The masonite was glued to the cross-braces of the bench work but came up surprisingly easily without cracking. I’ll be able to reuse almost all of it as subfloor for the roadbed on the new layout. Next, I knocked all the cross-braces out with a few taps from a hammer. They were just glued in, too. I undid the screws fastening the benchwork frame to the Phase II module next, then broke the frame down until nothing was left but the end brackets. I’m going to cut each one of them in half, add a leg and use them as part of the bench work to brace up one end of the new layout.

I still had quite a bit of steam built up, so I started demolishing the long module on the end of the layout by severing the bridge that connected it to the station yard. This was also glued together and easy to knock to pieces with a few taps of the hammer. Quite a bit of the bench work was assembled this way, but the crossover bridge was a kludge so head-slappingly jerry-rigged that I’m amazed how well it held up under the onslaught of my periodic abuse. I laid down and tore out track over this part of the layout at least three times and it never gave way.
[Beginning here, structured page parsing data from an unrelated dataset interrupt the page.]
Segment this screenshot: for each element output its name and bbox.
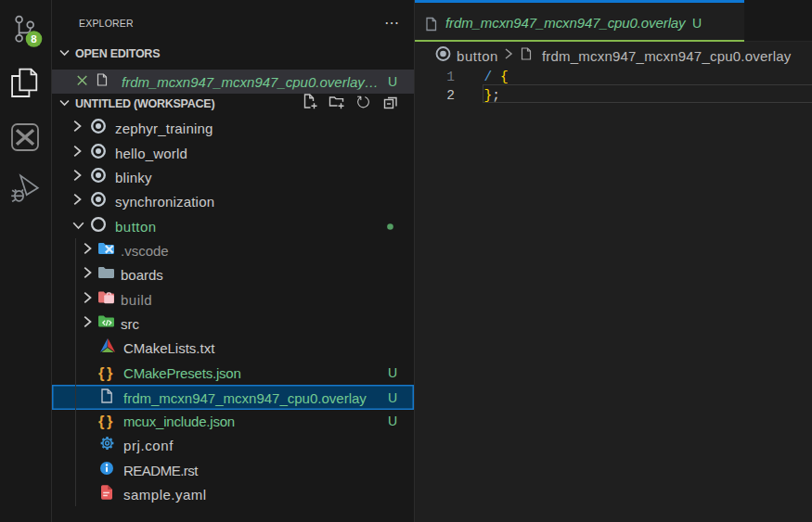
svg-text:8: 8 xyxy=(31,33,37,45)
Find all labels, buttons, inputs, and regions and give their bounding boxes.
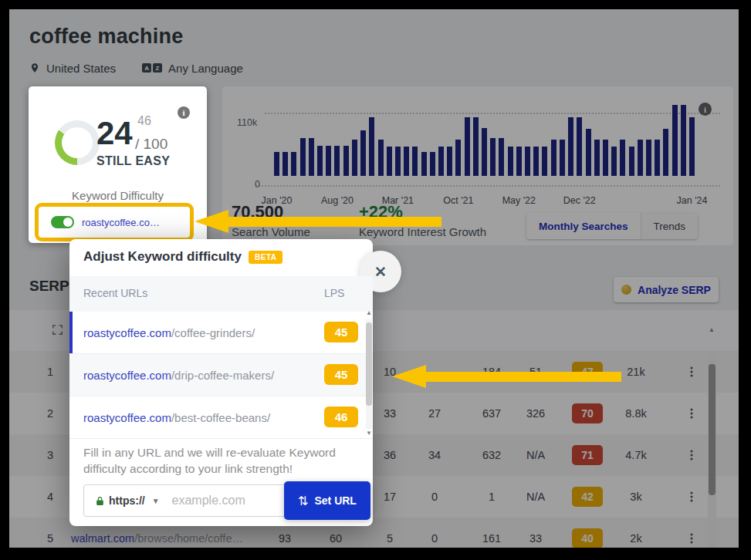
recent-urls-header: Recent URLs LPS [69, 276, 373, 312]
recent-url-text: roastycoffee.com/coffee-grinders/ [83, 326, 255, 339]
difficulty-verdict: STILL EASY [96, 154, 170, 168]
keyword-difficulty-card: 24 46 / 100 STILL EASY Keyword Difficult… [29, 86, 207, 243]
chevron-down-icon: ▼ [152, 497, 160, 505]
recent-url-item[interactable]: roastycoffee.com/best-coffee-beans/46 [69, 396, 373, 439]
recent-url-text: roastycoffee.com/drip-coffee-makers/ [83, 369, 274, 382]
domain-toggle-label[interactable]: roastycoffee.co… [82, 217, 160, 228]
list-scroll-up-icon[interactable]: ▲ [366, 310, 372, 316]
app-window: coffee machine United States AZ Any Lang… [0, 0, 751, 560]
close-icon: ✕ [374, 263, 387, 281]
list-scrollbar-thumb[interactable] [366, 322, 372, 406]
lps-column-label: LPS [324, 287, 344, 299]
set-url-button[interactable]: ⇅ Set URL [284, 481, 370, 520]
set-url-label: Set URL [314, 494, 356, 507]
list-scroll-down-icon[interactable]: ▼ [366, 430, 372, 437]
kwfinder-page: coffee machine United States AZ Any Lang… [9, 9, 739, 548]
lock-icon [95, 496, 105, 506]
protocol-label: https:// [109, 494, 145, 507]
url-input[interactable] [171, 493, 274, 508]
modal-list-scrollbar[interactable]: ▲ ▼ [366, 313, 373, 435]
recent-url-text: roastycoffee.com/best-coffee-beans/ [83, 411, 270, 424]
adjust-kd-modal: Adjust Keyword difficulty BETA ✕ Recent … [69, 239, 373, 526]
protocol-select[interactable]: https:// ▼ [95, 494, 160, 507]
difficulty-score: 24 [96, 117, 133, 150]
modal-title: Adjust Keyword difficulty [83, 249, 242, 265]
recent-urls-list: roastycoffee.com/coffee-grinders/45roast… [69, 312, 373, 439]
recent-url-item[interactable]: roastycoffee.com/coffee-grinders/45 [69, 312, 373, 354]
recent-url-lps-badge: 46 [324, 407, 358, 427]
toggle-highlight-box: roastycoffee.co… [35, 203, 194, 241]
selected-url-indicator [69, 312, 73, 353]
domain-compare-toggle[interactable] [51, 216, 74, 228]
difficulty-info-icon[interactable]: i [178, 106, 190, 119]
difficulty-denominator: / 100 [135, 136, 167, 153]
swap-arrows-icon: ⇅ [298, 494, 308, 508]
difficulty-gauge [55, 120, 100, 165]
difficulty-score-original: 46 [137, 114, 151, 128]
recent-url-lps-badge: 45 [324, 364, 358, 385]
recent-url-lps-badge: 45 [324, 322, 358, 342]
difficulty-label: Keyword Difficulty [29, 189, 207, 202]
recent-url-item[interactable]: roastycoffee.com/drip-coffee-makers/45 [69, 354, 373, 396]
modal-description: Fill in any URL and we will re-evaluate … [83, 444, 352, 477]
beta-badge: BETA [249, 251, 282, 264]
recent-urls-label: Recent URLs [83, 287, 147, 299]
Thank goodness.

That done, I began tearing the tiles off the long module, then cleaning up the masonite, and finally throwing away all the junk. That last step ran a close second to the hardest thing I did, including tearing to pieces the layout I built with my own two loving hands, as temps have hovered around ten degrees all day, which is why I spent pretty much all afternoon in the basement working on my layout. I was outside a grand total of maybe ninety seconds and I FROZE MY NIPPLES OFF! Literally. I now have no nipples.

Now I’m down to the really hard part: Getting all the passenger cars and kit boxes and tools and other crap that’s piled up on the bottom shelf of the original module, which I’ve been using as a work bench, and moving it away some place else, any place else, so I can finish this demolition and start rebuilding.

As it turned out, cleaning up all that crap didn’t take as long as I thought it would: I had just about all of it loaded into boxes and stashed on the other side of the basement with enough time before lunch to tear all the tiles off the top and peel the adhesive off the masonite. The clean-up went so quickly because a lot of the kit stuff was still in the original boxes or the original box was close by, and quite a lot of the small parts that were part of a model I’d been working on were already carefully stored in small boxes or pill bottles. I’ve lost a lot of parts to carelessly leaving them on the desk top, thinking it would be just a very short time before I put them back. Now that I know that never happens, I always drop parts into boxes or bottles as I take them off.

After pulling up all the tiles, cleaning off the masonite boards and stashing them away I still had a little time left before lunch, so I dismantled the portion of the bench work that I added on to the original bench, which was only four feet long and just under three feet wide. This was what I started with five years ago, what would have been my N-scale shelf layout that was almost immediately abandoned for an HO-scale shelf layout. I never had a plan for either one, just an idea in my head that was constantly morphing, and as soon as I started on the HO-scale layout it morphed again into a layout that would need more room, hence the addition, and every addition after that.

These constant changes were fun to pursue for a while, but over the years they’ve only grown frustrating as I’ve never had a track that I can run trains over. BUT NOW, I HAVE A PLAN! And I’m not going to change it in any way at all. I’ve drawn a sketch for the bench work and I’m going to start putting that together this week. Six by twelve, it’s going to run the length of the back wall, just as this one eventually did, but it’s not going to take up nearly as much of the room as the old one did, and there will be two openings in it, one on each end, so all of the track, even the corners, will be within reach without pulling a muscle or standing tip-toe on a stepladder, something I couldn’t count on before.